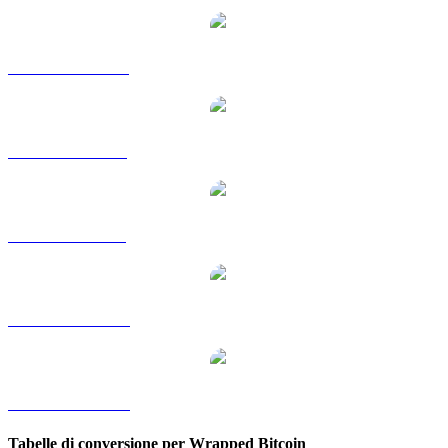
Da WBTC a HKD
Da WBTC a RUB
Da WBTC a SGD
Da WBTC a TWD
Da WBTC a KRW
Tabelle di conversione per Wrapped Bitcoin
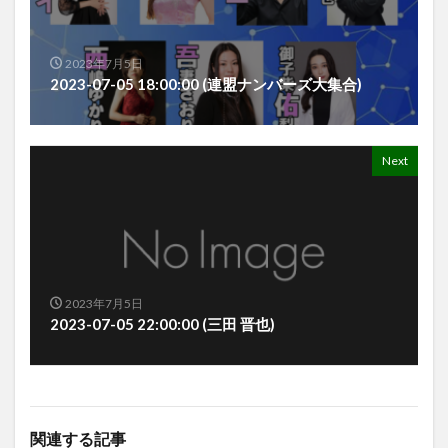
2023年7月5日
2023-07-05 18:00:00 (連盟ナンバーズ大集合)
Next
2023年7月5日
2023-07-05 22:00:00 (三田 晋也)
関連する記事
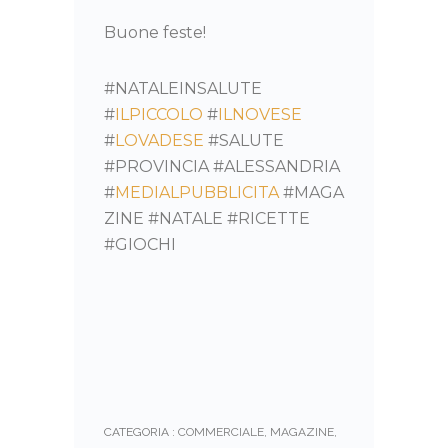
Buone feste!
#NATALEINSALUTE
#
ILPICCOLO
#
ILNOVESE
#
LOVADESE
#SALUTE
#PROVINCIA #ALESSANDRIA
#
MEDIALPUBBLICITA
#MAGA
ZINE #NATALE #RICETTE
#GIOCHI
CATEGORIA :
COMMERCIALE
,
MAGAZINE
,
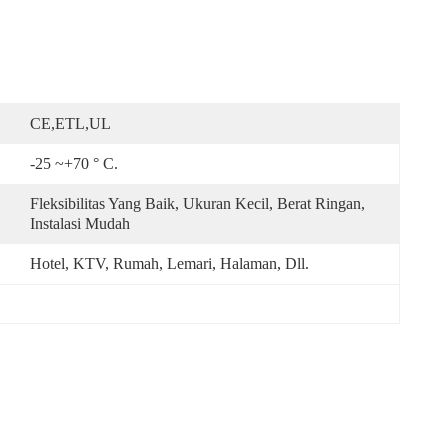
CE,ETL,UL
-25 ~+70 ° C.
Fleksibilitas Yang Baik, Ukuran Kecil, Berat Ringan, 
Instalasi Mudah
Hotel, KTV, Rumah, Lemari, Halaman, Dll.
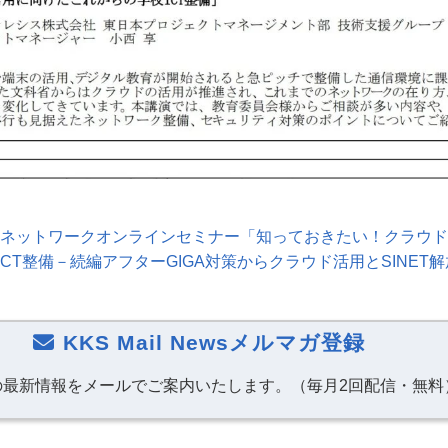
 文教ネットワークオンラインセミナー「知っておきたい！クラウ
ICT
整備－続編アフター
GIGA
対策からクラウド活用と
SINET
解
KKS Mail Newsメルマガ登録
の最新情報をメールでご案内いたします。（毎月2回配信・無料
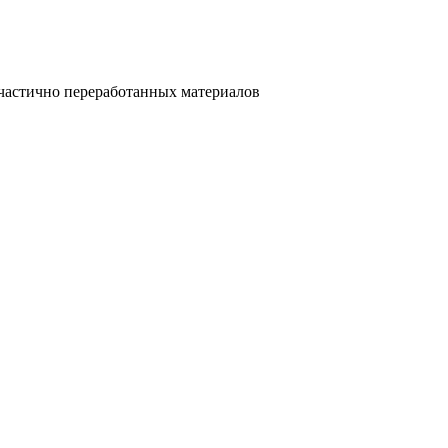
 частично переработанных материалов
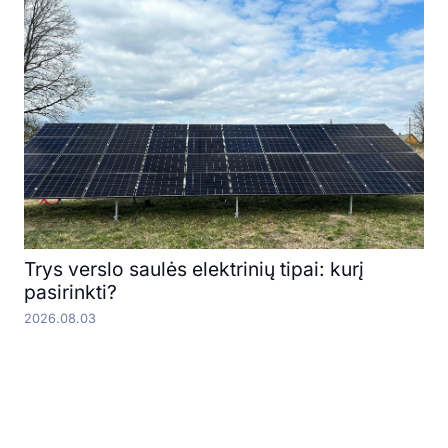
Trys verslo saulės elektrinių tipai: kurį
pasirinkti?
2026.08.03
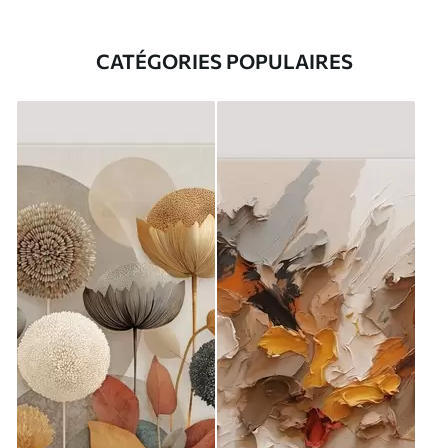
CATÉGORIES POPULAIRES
==
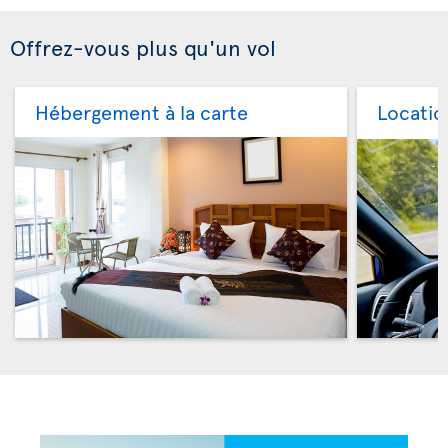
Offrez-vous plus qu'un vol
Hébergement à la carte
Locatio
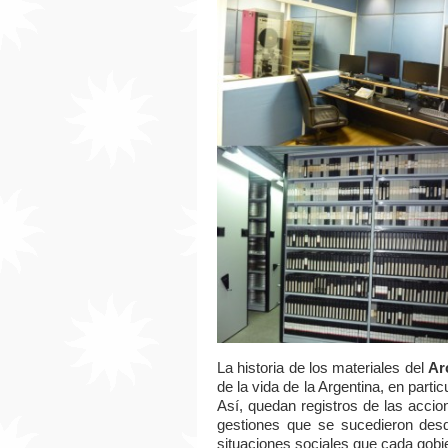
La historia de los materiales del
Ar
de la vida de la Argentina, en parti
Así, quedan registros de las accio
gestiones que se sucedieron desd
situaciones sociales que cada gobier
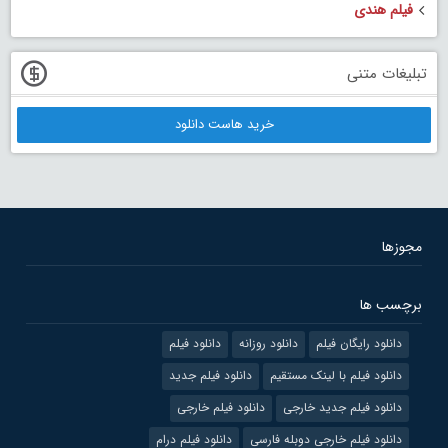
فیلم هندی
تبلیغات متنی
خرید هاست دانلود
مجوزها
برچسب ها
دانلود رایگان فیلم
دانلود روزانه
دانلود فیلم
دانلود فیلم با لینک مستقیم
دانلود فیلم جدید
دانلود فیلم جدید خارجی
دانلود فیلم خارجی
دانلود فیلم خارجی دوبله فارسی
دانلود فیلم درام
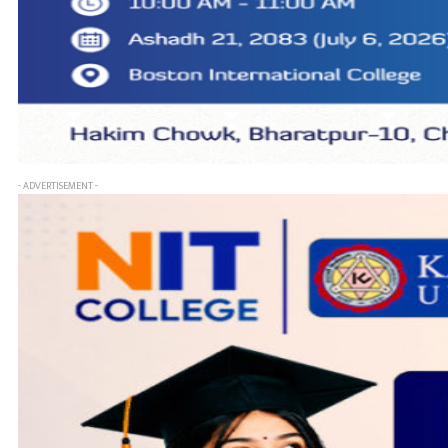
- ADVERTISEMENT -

* EXERCISE GOAL:
Using the material above, copy every line in which the string "دانلود" occurs.

* THE ANSWER:
خرید هاست دانلود
دانلود رایگان فیلم
دانلود روزانه
دانلود فیلم
دانلود فیلم با لینک مستقیم
دانلود فیلم جدید
دانلود فیلم جدید خارجی
دانلود فیلم خارجی
دانلود فیلم خارجی دوبله فارسی
دانلود فیلم درام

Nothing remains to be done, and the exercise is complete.